Ion exclusion by sub-2-nm carbon nanotube pores

Abstract

Biological pores regulate the cellular traffic of a large variety of solutes, often with high selectivity and fast flow rates. These pores share several common structural features: the inner surface of the pore is frequently lined with hydrophobic residues, and the selectivity filter regions often contain charged functional groups. Hydrophobic, narrow-diameter carbon nanotubes can provide a simplified model of membrane channels by reproducing these critical features in a simpler and more robust platform. Previous studies demonstrated that carbon nanotube pores can support a water flux comparable to natural aquaporin channels. Here, we investigate ion transport through these pores using a sub-2-nm, aligned carbon nanotube membrane nanofluidic platform. To mimic the charged groups at the selectivity region, we introduce negatively charged groups at the opening of the carbon nanotubes by plasma treatment. Pressure-driven filtration experiments, coupled with capillary electrophoresis analysis of the permeate and feed, are used to quantify ion exclusion in these membranes as a function of solution ionic strength, pH, and ion valence. We show that carbon nanotube membranes exhibit significant ion exclusion that can be as high as 98% under certain conditions.

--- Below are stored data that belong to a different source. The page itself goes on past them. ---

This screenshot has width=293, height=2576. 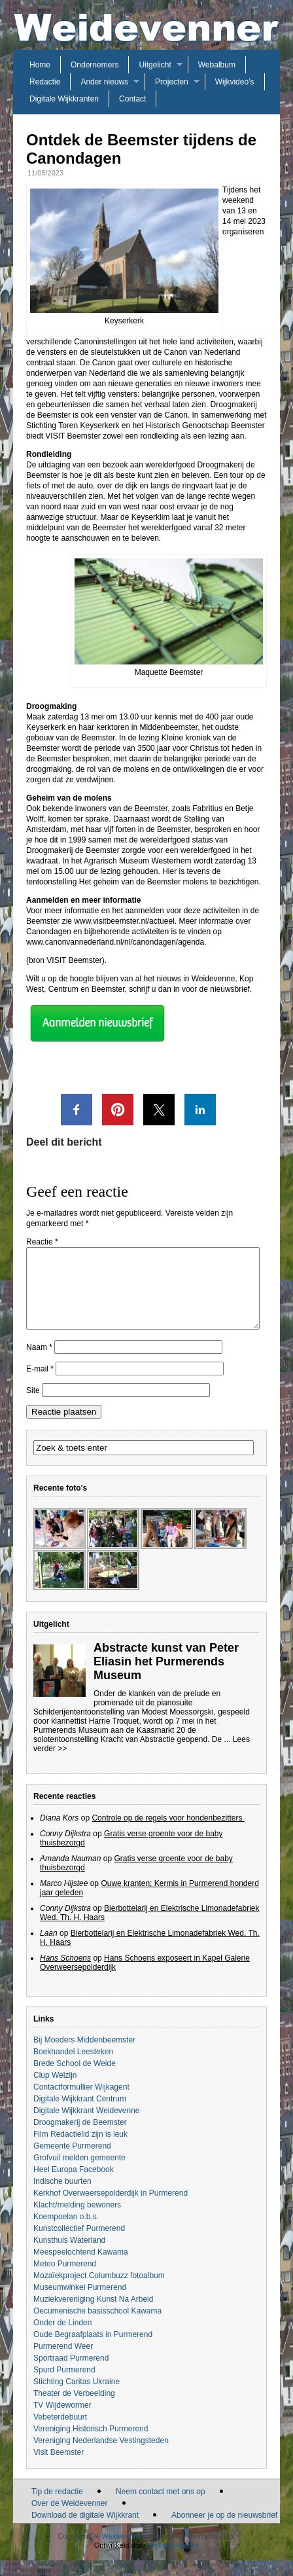 I want to click on Home, so click(x=39, y=64).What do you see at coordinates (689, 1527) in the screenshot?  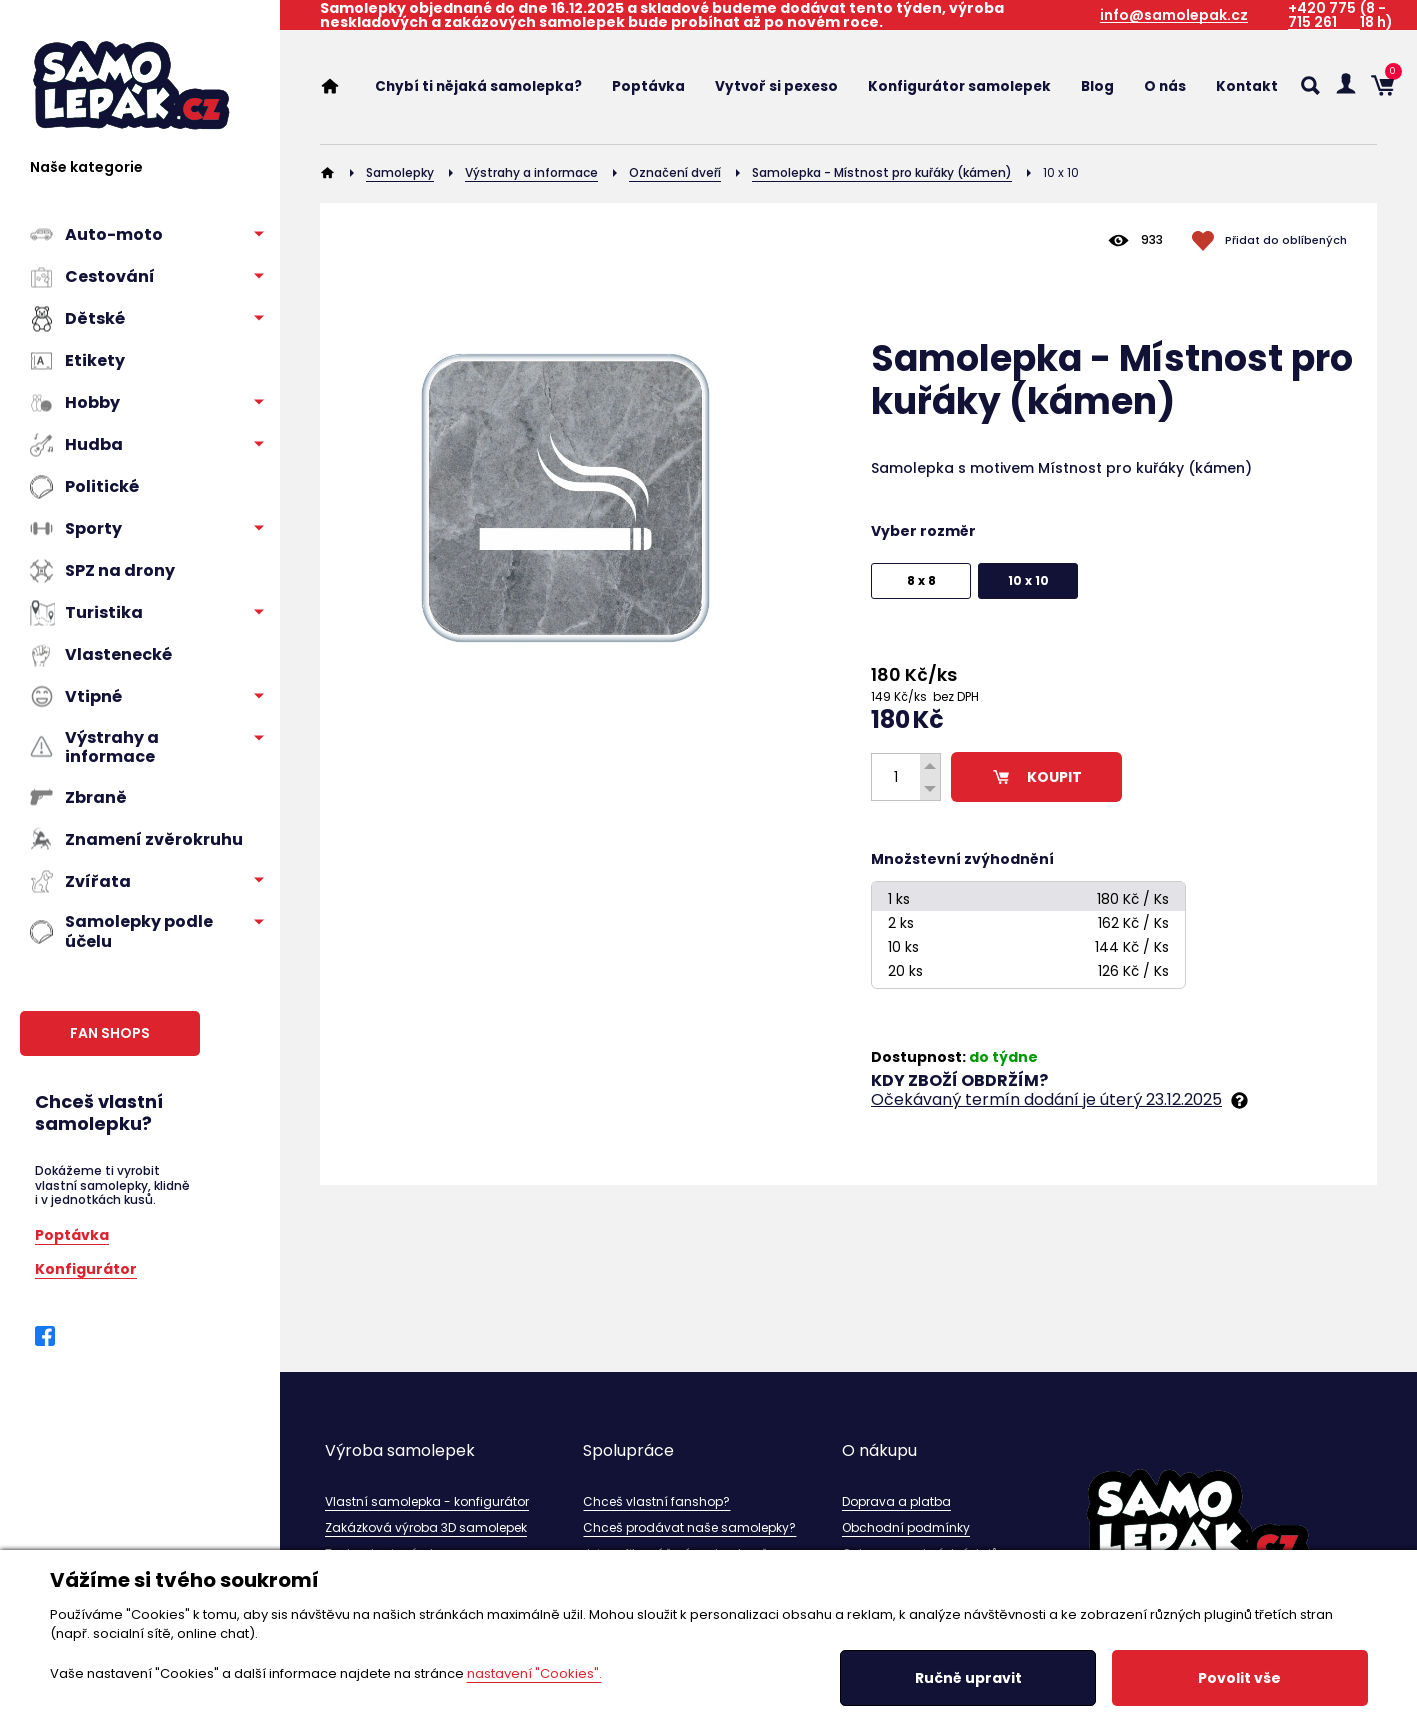 I see `Chceš prodávat naše samolepky?` at bounding box center [689, 1527]. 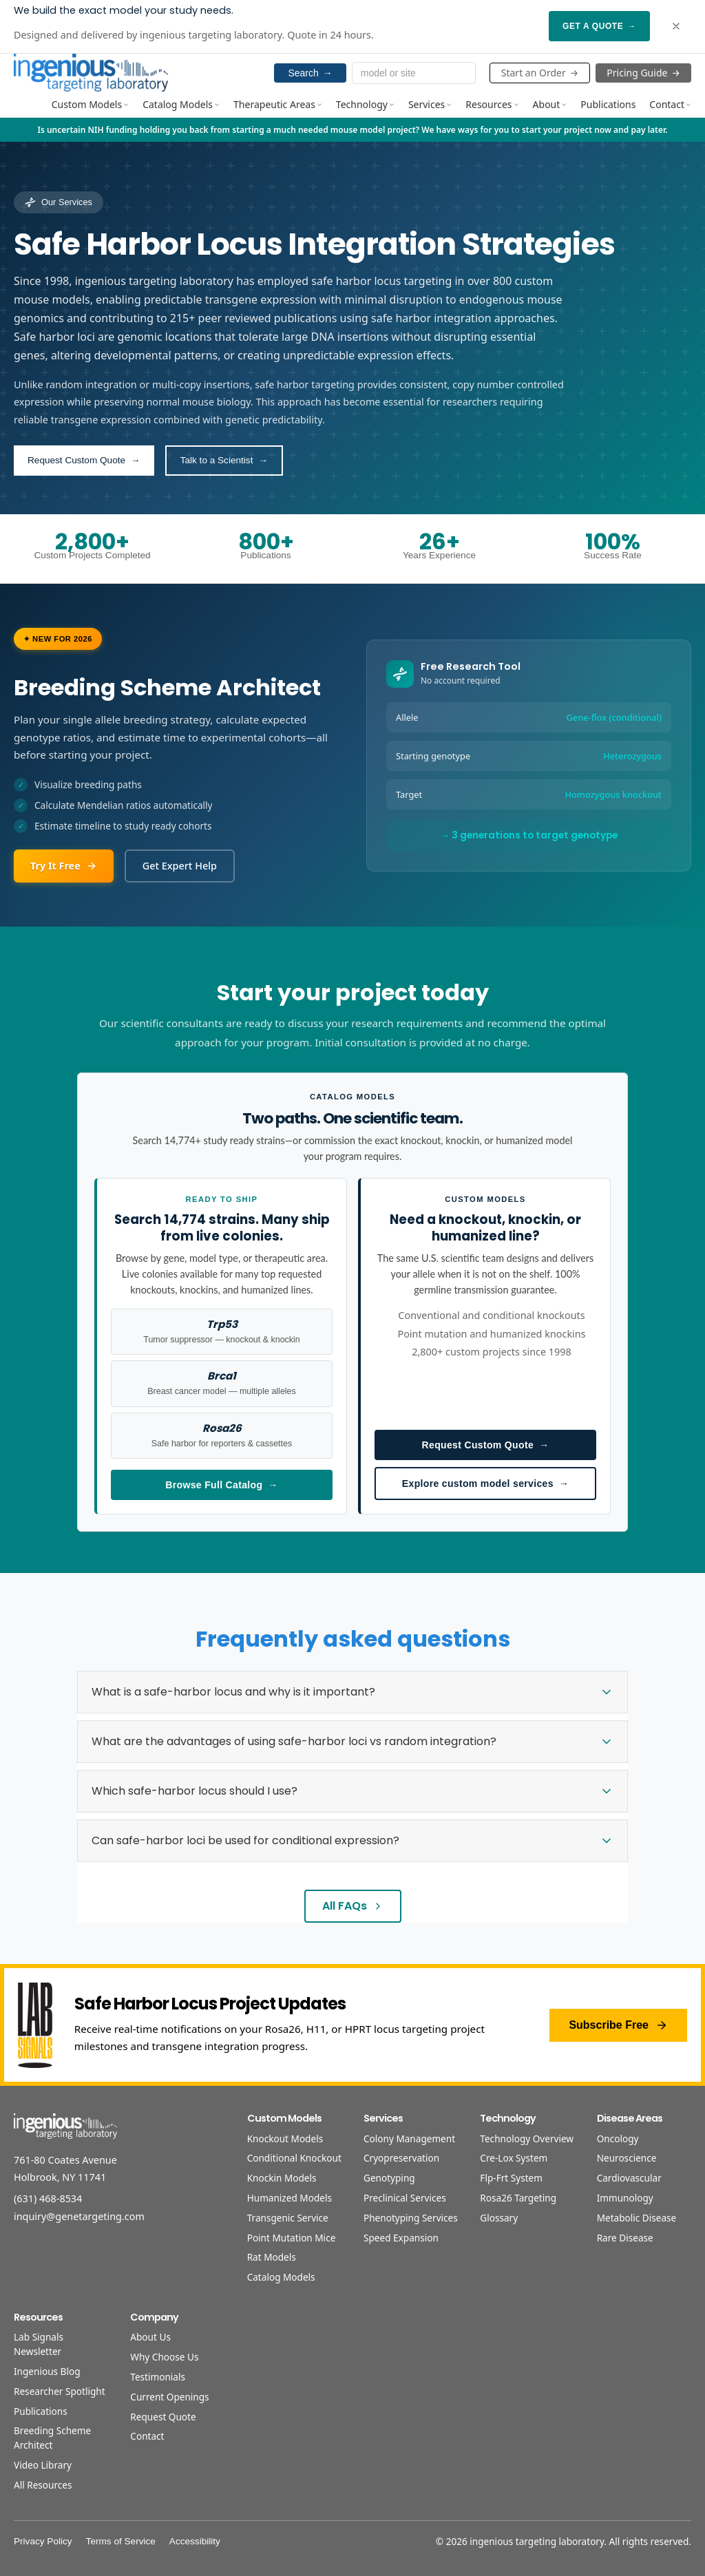 What do you see at coordinates (121, 2541) in the screenshot?
I see `Terms of Service` at bounding box center [121, 2541].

Our results strongly support a Donnan-type rejection mechanism, dominated by electrostatic interactions between fixed membrane charges and mobile ions, whereas steric and hydrodynamic effects appear to be less important.

Fig. 1.

CNT/silicon nitride membrane platform for ultrafast nanofiltration of electrolytes. (a) Cross-section schematic of a CNT membrane representing the silicon support chip, the aligned DWNTs, the filling silicon nitride matrix, and the CNT tips functionalized with carboxylic groups. (b) Cross-section SEM image of the CNT/silicon nitride composite showing the gap-free coating of silicon nitride. (c) Photographs of the membrane sides exposed to the feed (Upper) and to the permeate (Lower). (d) Time variation of permeate volume per unit area of freestanding membrane during the filtration of 0.6 mM K₃Fe(CN)₆ solution. The resulting permeation flux, F, is ≈1,000 larger than the calculated value with the Hagen–Poiseuille equation, F_HP. (e) Schematic of the nanofiltration cell showing the column of feed solution (1) pressurized at P = 0.69 bar, the CNT membrane (2), the permeate solution (3), and feed (4) and permeate (5) chambers. (f) Capillary electrophoresis chromatogram for feed (red) and permeate (blue) showing a 91% exclusion of the ferricyanide anion after nanofiltration of a 1.0 mM K₃Fe(CN)₆ solution.

Fig. 2.

Effect of pH on measured rejection for a 0.5 mM Na₄PTS solution. (a) UV spectra for feed (red) and permeate at pH 3.8 (blue) and pH 7.2 (green). (b) Anion (red) and cation (yellow) rejection at pH 3.8 and pH 7.2.

Fig. 3.

Dependence of K₃Fe(CN)₆ (circles) and KCl (diamonds) rejections on solution concentration (a) and Debye length (b). Filled markers correspond to anions, and empty markers correspond to cations. The dashed black vertical line in b marks the average CNT diameter. Dashed green and orange lines show the rejection coefficients calculated using Donnan membrane equilibrium theory (Eq. 1) for a 1:3 and a 1:1 electrolyte, respectively. To illustrate the trends predicted by the Donnan theory, the membrane charge density is set equal to 3.0 mM.

Fig. 4.

Rejection coefficients (bars) measured for six salt solutions that have the same equivalent concentration but different ion valence. Points (filled circles) indicate rejections calculated with the Donnan theory, Eq. 1, with a membrane charge density c_x^m = 2.0 mM [this value was chosen to fit K₃Fe(CN)₆ rejection]. This density corresponds to approximately seven charged groups per nanotube (see SI Text).